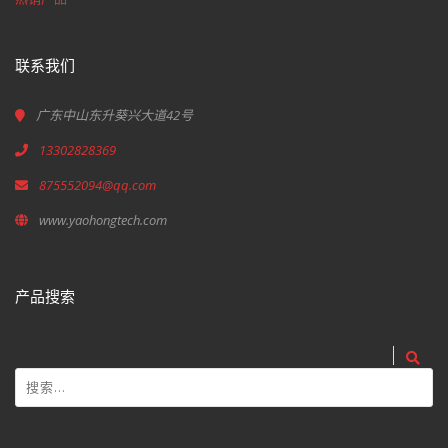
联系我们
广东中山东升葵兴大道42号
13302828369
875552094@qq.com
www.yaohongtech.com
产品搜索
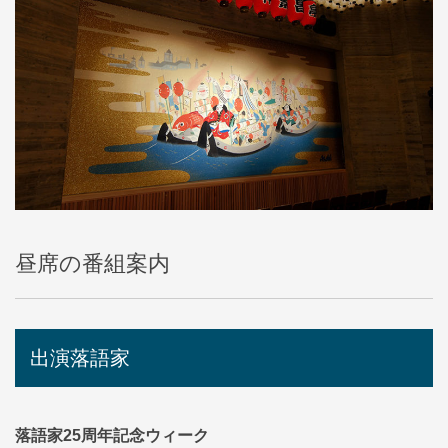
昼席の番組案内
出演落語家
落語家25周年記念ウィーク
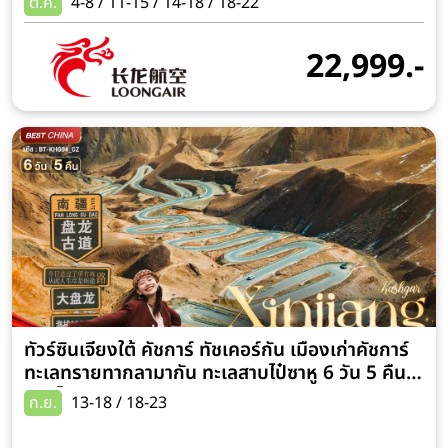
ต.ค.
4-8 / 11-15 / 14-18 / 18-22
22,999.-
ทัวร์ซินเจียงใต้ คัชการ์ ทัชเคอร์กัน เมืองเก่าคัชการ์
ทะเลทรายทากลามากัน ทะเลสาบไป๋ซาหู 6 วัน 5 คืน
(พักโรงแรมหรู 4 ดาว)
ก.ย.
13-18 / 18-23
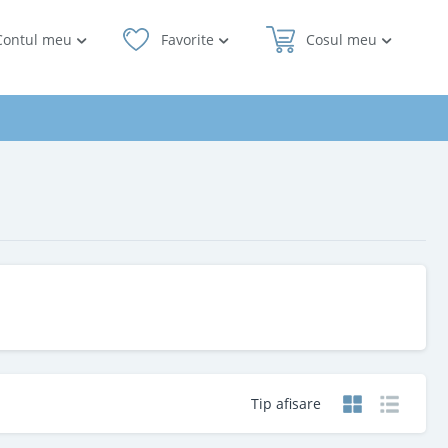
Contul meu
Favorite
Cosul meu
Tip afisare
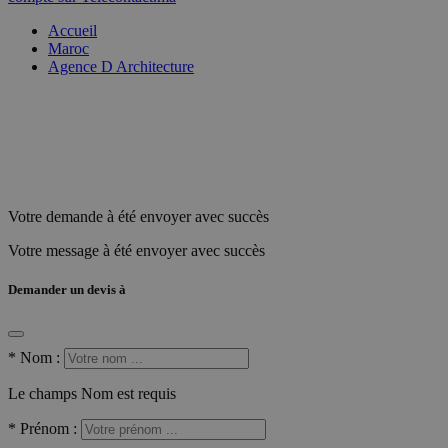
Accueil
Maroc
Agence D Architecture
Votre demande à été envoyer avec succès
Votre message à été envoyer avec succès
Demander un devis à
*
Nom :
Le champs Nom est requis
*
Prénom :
------------------------------------------------------------------------
An exact copy of every entry above is needed, minus the pictures.

Written reply
联系我们
广东中山东升葵兴大道42号
13302828369
875552094@qq.com
www.yaohongtech.com
产品搜索
昼席の番組案内
出演落語家
落語家25周年記念ウィーク
ต.ค.
4-8 / 11-15 / 14-18 / 18-22
22,999.-
ทัวร์ซินเจียงใต้ คัชการ์ ทัชเคอร์กัน เมืองเก่าคัชการ์
ทะเลทรายทากลามากัน ทะเลสาบไป๋ซาหู 6 วัน 5 คืน
(พักโรงแรมหรู 4 ดาว)
ก.ย.
13-18 / 18-23
Contul meu
Favorite
Cosul meu
Tip afisare
Accueil
Maroc
Agence D Architecture
Votre demande à été envoyer avec succès
Votre message à été envoyer avec succès
Demander un devis à
*
Nom :
Le champs Nom est requis
*
Prénom :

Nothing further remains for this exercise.